I've been using a 2-56 x 1/4 inch panhead wood screw. Hope this helps.


----------



## TX Street Racer (May 8, 2004)

win43 said:


> I've been using a 2-56 panhead wood screw. Hope this helps.



Hey Jerry, out of curiousity, wouldn't a wood screw have pretty coarse threads?

I'd think that I'd need a finer thread screw?


----------



## win43 (Aug 28, 2006)

TX,
Maybe. These are the only ones I can find locally at my hardware store (5 cents a piece). They seem to work OK for me..but i'm just a hacker.
They sure beat 25 cents or more for Tjet screws on E bay.

Send me your address and i'll send you a few to try.


----------



## videojimmy (Jan 12, 2006)

Model Motering sells 100 screws for 10 bucks, a dime a per... of that helps


----------



## mking (Apr 25, 2000)

*screw you! *

ive been buying 2-56 ss philips head machine screws from mcmaster carr, as well as 1-72 ss philips head. the 1-72 work well for resin bodies, the 2-56 work well for stock JLTO and Tjets, though you need to use a bit of force as i think 2-56 is just a bit bigger than stock (or maybe the machine screw has a blunt and not tapered point). i tend to like the 1-72 better, but if the post hole has been opened up from using a larger screw the 1-72 dont grab as well. i am using the flat head version of these screws, and i countersink my guidepins.


----------



## coach61 (Sep 6, 2004)

Our own Slot Car Johnny sells them also. keep it on the board lads lol...Like shopping in your home town.


Dave


----------



## TX Street Racer (May 8, 2004)

Hey guys, my reason for asking is I work at a factory.....and I wanted to order screws directly from a supplier...NOT a middle man.

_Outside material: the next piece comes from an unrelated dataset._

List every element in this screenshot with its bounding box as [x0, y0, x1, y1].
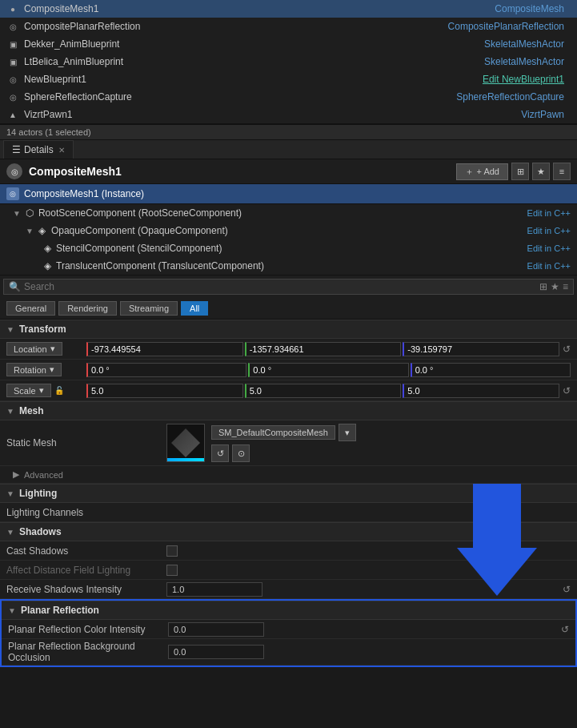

I ordered a 100 #2 stainless pan head slotted screws 1/4" long....and it was only $2.80! That's a hell of alot better than $10-$12 for a 100 :thumbsup: 

I also ordered 100 of the same style screw...but in nylon for only $4.74 I figured that they'd be lighter weight for racing applications :tongue: 


Sure, I could have ordered these from any number of great guys......but I wanted to find the source of the screws.....or a company that sells them in bulk for cheap. Right now I'm on a budget....so anywhere that I can save is a bonus for me and my hobby :thumbsup:


----------



## zanza (Sep 23, 2005)

If you're on budget (or like me, can't find any good source of HO related in my country), try the do it yourself method.
Use the screws found in audio K7, they works well, and everyone has a stash of old K7 taking dust on some shelves. Each K7 has 4 screws, good for two cars


----------



## TX Street Racer (May 8, 2004)

Hey Zanza, are you referring to a cassette tape? If so, yeah, those would work....but really wanted to stick with a stock Tjet style screw thread and head....


----------



## win43 (Aug 28, 2006)

TX,
Wanna share the wealth??? I could use 100 of the @-56 X 1/4 inch panhead screws.
Jerry


----------



## TX Street Racer (May 8, 2004)

win43 said:


> TX,
> Wanna share the wealth??? I could use 100 of the @-56 X 1/4 inch panhead screws.
> Jerry


Hey Jerry, I ordered these screws thru the company I work for......and they are coming from "McMaster-Carr" 

Let me get these in.....and then see about ordering more. I don't mind helping out some guys.....I just don't want to somehow get in trouble


----------



## pickeringtondad (Apr 14, 2005)

*McMaster-Carr has it's own website*

http://www.mcmaster.com/

Now you just need to know the head size, length, thread count ect.....

Pickeringtondad


----------



## TX Street Racer (May 8, 2004)

pickeringtondad said:


> http://www.mcmaster.com/
> 
> Now you just need to know the head size, length, thread count ect.....
> 
> Pickeringtondad



Hey guys, I have the part numbers for those screws written down at work......I'll bring them home with me tomorrow and let yall know what they are.

Also, those screws should be in tomorrow......so I can positively let yall know how they work.


----------